• [Your task] Repeat the data word for word, excluding every picture.

• [Data provided]
________

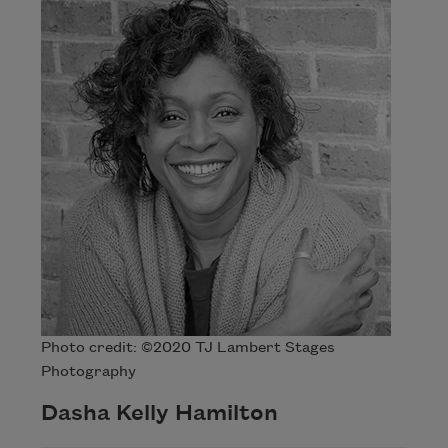
Photo credit: ©2020 TJ Lambert Stages
Photography
Dasha Kelly Hamilton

________

• [Your response]
Photo credit: ©2020 TJ Lambert Stages
Photography
Dasha Kelly Hamilton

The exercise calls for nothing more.